Whilst the loss of young soldiers is tragic, I also related to the older Diggers in their 30’s and 40’s. These guys would have had wives and children, like myself. The thought of these kids growing up without a father really saddens me. I still get a lump in my throat just thinking about it. How strong were the families left behind? How did the kids get out of bed each morning knowing that their Dad was never coming home. I did struggle, and I am still struggling to process this incredible loss of life and the bravery required during the futility of war.
I believe Isurava and Brigade Hill help bind what was already a tight knit group into an even closer unit. No one cared where you were from, what car you drove, what job you did back in Australia; we were all mates, regardless. No task, whether trivial or large, was ever too much for someone to help you with. On a personal note, when I hurt my thigh, Eddie carried my sleeping bag and 2 litre water bottle, as well as gave me his walking pole to use – not because that was his job or I asked him to – he did it because he wanted to help a mate through a tough spot on the track. Robert S carried my ration pack for the same reason. When I finally got into camp, everyone was there to greet me. True mateship!

Rob and Dave at Isurava
There are many other examples of similar instances that happened everyday. Graeme H and Kent come to mind. Both needed assistance, a helping hand or an encouraging word or two occasionally. Whoever was there to help did so, without a second thought. True mateship!
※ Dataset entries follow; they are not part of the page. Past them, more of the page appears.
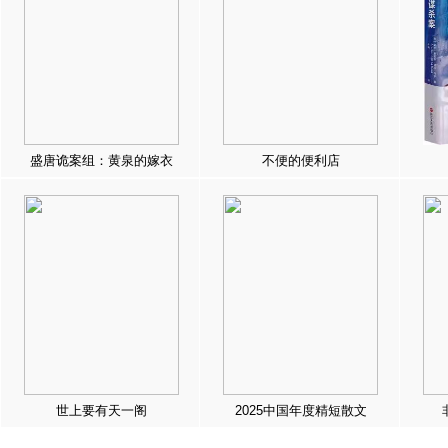
盛唐诡案组：黄泉的嫁衣
不便的便利店
世上要有天一阁
2025中国年度精短散文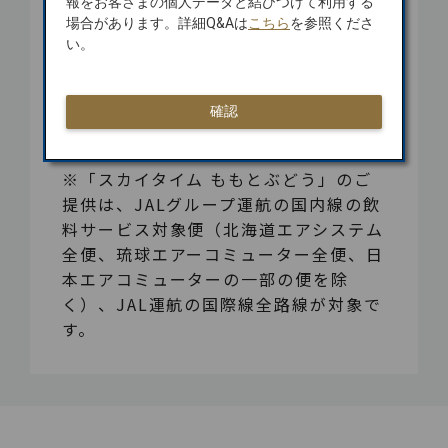
報をお客さまの個人データと結びつけて利用する
場合があります。詳細Q&Aは
こちら
を参照くださ
い。
確認
※「スカイタイム ももとぶどう」のご
提供は、JALグループ運航の国内線の飲
料サービス対象便（北海道エアシステム
全便、琉球エアーコミューター全便、日
本エアコミューターの一部の便を除
く）、JAL運航の国際線全路線が対象で
す。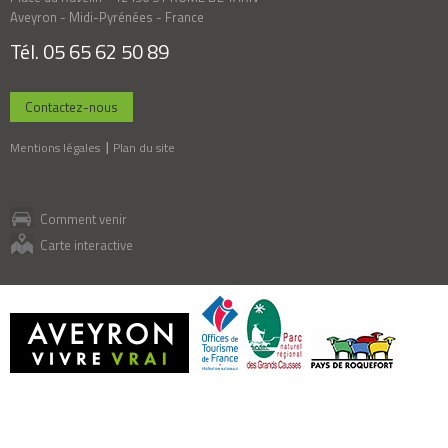
Aveyron - Midi-Pyrénées - France
Tél. 05 65 62 50 89
Contactez-nous
Mentions légales
Plan du site
Comment venir
Carte interactive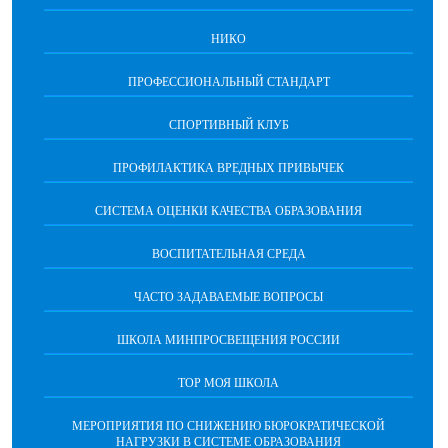
НИКО
ПРОФЕССИОНАЛЬНЫЙ СТАНДАРТ
СПОРТИВНЫЙ КЛУБ
ПРОФИЛАКТИКА ВРЕДНЫХ ПРИВЫЧЕК
CИСТЕМА ОЦЕНКИ КАЧЕСТВА ОБРАЗОВАНИЯ
ВОСПИТАТЕЛЬНАЯ СРЕДА
ЧАСТО ЗАДАВАЕМЫЕ ВОПРОСЫ
ШКОЛА МИНПРОСВЕЩЕНИЯ РОССИИ
ТОР МОЯ ШКОЛА
МЕРОПРИЯТИЯ ПО СНИЖЕНИЮ БЮРОКРАТИЧЕСКОЙ
НАГРУЗКИ В СИСТЕМЕ ОБРАЗОВАНИЯ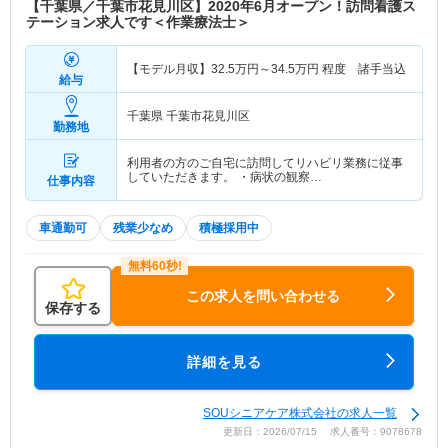
【千葉県／千葉市花見川区】2020年6月オープン！訪問看護ス
テーション求人です＜作業療法士＞
【モデル月収】
32.5
万円～
34.5
万円
程度 諸手当込
給与
千葉県 千葉市花見川区
勤務地
利用者の方のご自宅に訪問してリハビリ業務に従事
していただきます。 ・病状の観察…
仕事内容
車通勤可
残業少なめ
積極採用中
この求人を問い合わせる
保存する
詳細を見る
SOUシニアケア株式会社の求人一覧
更新日：2026/07/15 求人番号：9078678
The word mate is used all the time, without any thought of its true meaning or inference. On the track, the true meaning and spirit of mateship was evident in abundance. One thing that I will always remember is the unconditional mateship shown by every single person of our group.
Courage, Endurance, Mateship, Sacrifice – four simple words, but four words that evoke a deep emotional response every time I think of them and Kokoda. The Kokoda blues will pass, however the entire overall experience will never be forgotten – only possible because of the great people I was privileged enough to train with and to spend 9 days with on the track.